What’s Helped To Make Travel with Anxiety Doable
It’s tempting I think to see everything about anxiety as a negative when really anxiety in the right amount is actually a good thing. Anxiety can help to motivate us and decide what matters to us. I have come to realise that there are some benefits and some things I need to have in place to travel successfully ‘with’ GAD.
Having support: whether you travel solo or with another person, having support of people who genuinely care about you is important. For me it’s primarily my husband. He’s the one telling me I can do, is patient and tolerates my GAD’s demands and understands on the occasional bad day I need to take time out from the usual travel activities like sightseeing and just chill.
Using my GAD positively: there are definitely many things I have to challenge my GAD on and say no to every day or I’d end up curled up doing nothing. There are also times or ways I can use my GAD that is positive and one such example is its need to know what is happening where and when. Or another way of putting it is excellent at encouraging my planning skills and I go accept this because planning is useful when travelling.

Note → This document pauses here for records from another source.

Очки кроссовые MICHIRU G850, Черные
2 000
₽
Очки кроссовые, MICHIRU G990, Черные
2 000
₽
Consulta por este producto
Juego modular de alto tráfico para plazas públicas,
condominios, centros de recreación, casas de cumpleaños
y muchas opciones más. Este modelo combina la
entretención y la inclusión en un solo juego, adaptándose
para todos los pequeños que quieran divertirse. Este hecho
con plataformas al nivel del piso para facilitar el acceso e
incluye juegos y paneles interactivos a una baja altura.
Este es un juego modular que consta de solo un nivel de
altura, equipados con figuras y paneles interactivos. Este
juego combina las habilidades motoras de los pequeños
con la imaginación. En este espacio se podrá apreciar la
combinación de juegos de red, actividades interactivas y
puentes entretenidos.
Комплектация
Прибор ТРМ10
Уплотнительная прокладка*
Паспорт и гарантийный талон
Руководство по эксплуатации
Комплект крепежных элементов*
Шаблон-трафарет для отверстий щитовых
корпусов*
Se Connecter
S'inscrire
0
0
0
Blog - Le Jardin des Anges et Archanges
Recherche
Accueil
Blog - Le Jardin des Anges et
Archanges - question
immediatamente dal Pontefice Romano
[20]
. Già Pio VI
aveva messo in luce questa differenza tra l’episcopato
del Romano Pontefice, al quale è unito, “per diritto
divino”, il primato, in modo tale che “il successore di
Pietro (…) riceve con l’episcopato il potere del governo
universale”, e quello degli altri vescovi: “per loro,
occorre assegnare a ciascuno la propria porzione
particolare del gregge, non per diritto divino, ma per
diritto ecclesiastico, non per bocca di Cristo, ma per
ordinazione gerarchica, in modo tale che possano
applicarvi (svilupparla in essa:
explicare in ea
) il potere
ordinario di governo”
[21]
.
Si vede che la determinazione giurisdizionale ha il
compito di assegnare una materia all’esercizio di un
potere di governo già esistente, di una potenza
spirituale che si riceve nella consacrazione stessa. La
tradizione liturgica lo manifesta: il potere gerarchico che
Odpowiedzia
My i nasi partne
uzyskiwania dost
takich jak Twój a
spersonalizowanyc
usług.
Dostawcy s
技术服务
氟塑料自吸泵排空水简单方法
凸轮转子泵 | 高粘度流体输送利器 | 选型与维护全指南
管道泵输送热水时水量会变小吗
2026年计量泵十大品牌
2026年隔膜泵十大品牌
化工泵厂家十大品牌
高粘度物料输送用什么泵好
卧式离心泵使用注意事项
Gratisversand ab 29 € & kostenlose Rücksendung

To end, for me travelling with generalised anxiety disorder has its challenges every day. Some days it takes a hold and it takes a lot of effort to manage but luckily these days are far apart. For the most part travel has been very good for managing and keeping my anxiety in check.
If you too live with anxiety and or depression and are considering travel either ongoing or as a holiday then I strongly urge you to do so. Travel with generalised anxiety disorder or any mental health condition is possible if you set up your supports and know your coping strategies. Even if you’re scared do it anyway. The benefits are so worth it.